South African meat producer Astral Foods' latest annual results confirm our view of a challenging environment for livestock producers in South Africa owing to tight corn supply on the domestic market and increased competition from cheap Latin American imports. The company's net income declined from ZAR435mn in 2011 to ZAR332.5mn in 2012. This came mainly on the back of higher costs of goods sold, with operating profits tumbling 29.0% year-on-year (y-o-y) to ZAR477.1mn. On the other hand, we believe the company was able to minimally transfer cost increases to customers, and revenues increased 13.0% y-o-y thanks to higher volumes. This implies that increases in poultry product prices were not sufficient to result in demand destruction.
|At A Low|
|Astral Foods - Operating & Profit Margins (%)|
Most cost increases affected the poultry division and were a result of elevated corn prices on the domestic market. Yellow maize prices are currently 20.2% higher than their level in May 2012 and have not shown signs of moderation in recent months, in contrast with global prices, which have moderated 11.5% since July. This is because the recent surge in South African corn prices followed only partial increases in global prices and mirrored local tightness on the back of subdued production and stocks.

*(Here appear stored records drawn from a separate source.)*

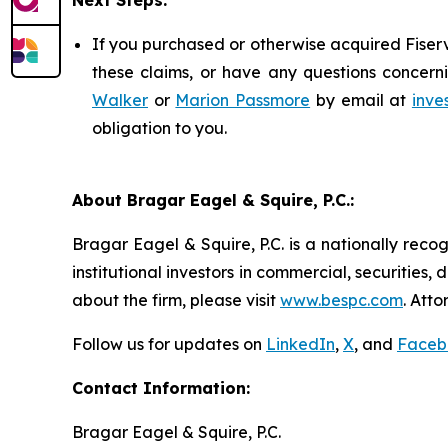
Next Steps:
If you purchased or otherwise acquired Fiserv
these claims, or have any questions concerni
Walker
or
Marion Passmore
by email at
inve
obligation to you.
About Bragar Eagel & Squire, P.C.:
Bragar Eagel & Squire, P.C. is a nationally reco
institutional investors in commercial, securities,
about the firm, please visit
www.bespc.com
. Att
Follow us for updates on
LinkedIn
,
X
, and
Faceb
Contact Information:
Bragar Eagel & Squire, P.C.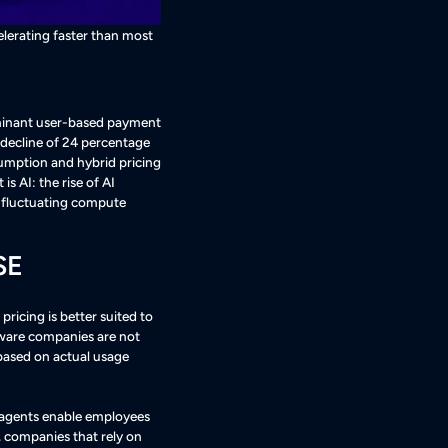
elerating faster than most
dominant user-based payment
 decline of 24 percentage
sumption and hybrid pricing
 is AI: the rise of AI
n fluctuating compute
SE
icing is better suited to
ftware companies are not
 based on actual usage
 agents enable employees
, companies that rely on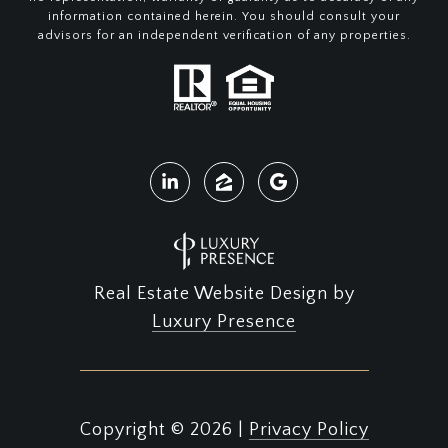
information contained herein. You should consult your
advisors for an independent verification of any properties.
Real Estate Website Design by
Luxury Presence
Copyright ©
2026
|
Privacy Policy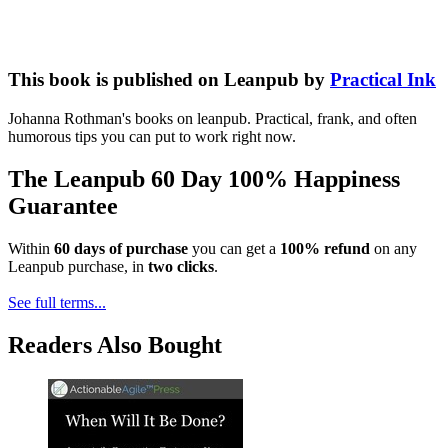
This book is published on Leanpub by
Practical Ink
Johanna Rothman's books on leanpub. Practical, frank, and often
humorous tips you can put to work right now.
The Leanpub 60 Day 100% Happiness
Guarantee
Within
60 days of purchase
you can get a
100% refund
on any
Leanpub purchase, in
two clicks
.
See full terms...
Readers Also Bought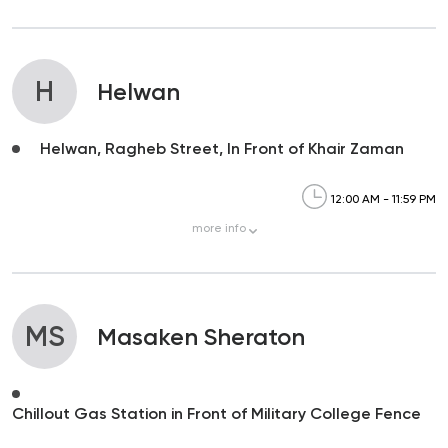
H
Helwan
Helwan, Ragheb Street, In Front of Khair Zaman
12:00 AM - 11:59 PM
more
info
MS
Masaken Sheraton
Chillout Gas Station in Front of Military College Fence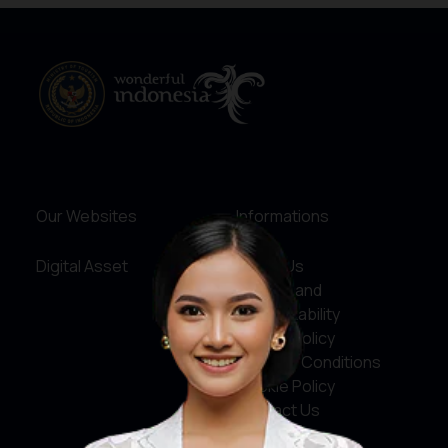
Our Websites
Informations
Digital Asset
About Us
Service and
Accountability
Privacy Policy
Terms & Conditions
Cookie Policy
Contact Us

|South Africa - Yellow Maize Prices (ZAR/tonne) & RSI (Below)|
Moreover, cheap chicken imports from South America have continued to increase in recent months, especially as the country has not yet settled its dispute with Brazil regarding the dumping of meat products in the domestic market. In fact, the International Trade Administration Commission of South Africa imposed interim anti-dumping duties of 6% to 63% on frozen whole chickens and boneless cuts from Brazil in February after it found proof of 'injurious dumping' in the local market in 2010. The interim duties expired in August, and no decision has been taken since then on a possible extension of these duties. As a result, imports surged and were made cheaper to local consumers in the absence of duties. Cheap competition from Latin American producers is making it even more difficult for poultry producers in South Africa to maintain stable margins in a context of surging input costs.
In the medium term, we see Astral Foods' margins recovering strongly on the back of improved local grain supply in the coming seasons. We forecast the country's corn production to rebound 13.0% y-o-y in 2012/13, which is likely to help to replenish stocks and provide some relief to prices. Also, we forecast the global corn market to be in a surplus in the coming seasons, causing prices to average lower at USc650/bushel in 2013 and USc575/bushel in 2014. We do not expect a settlement of the dispute to favour local poultry producers, as prohibitive duties will most likely not be extended in the coming months and producers will have to adapt to increasing competition on the local market. However, we expect the projected moderation in local corn prices to be enough to enable companies such as Astral Foods to compete better with Brazilian exporters.
|Potential For A Rebound|
|Astral Foods - Share Price (ZAR, Weekly) & RSI (Below)|
As a result, we see potential for the company's share price to break above resistance at around ZAR10,435. The weekly relative strength index indicates that prices have more room to increase before they reach overbought territory.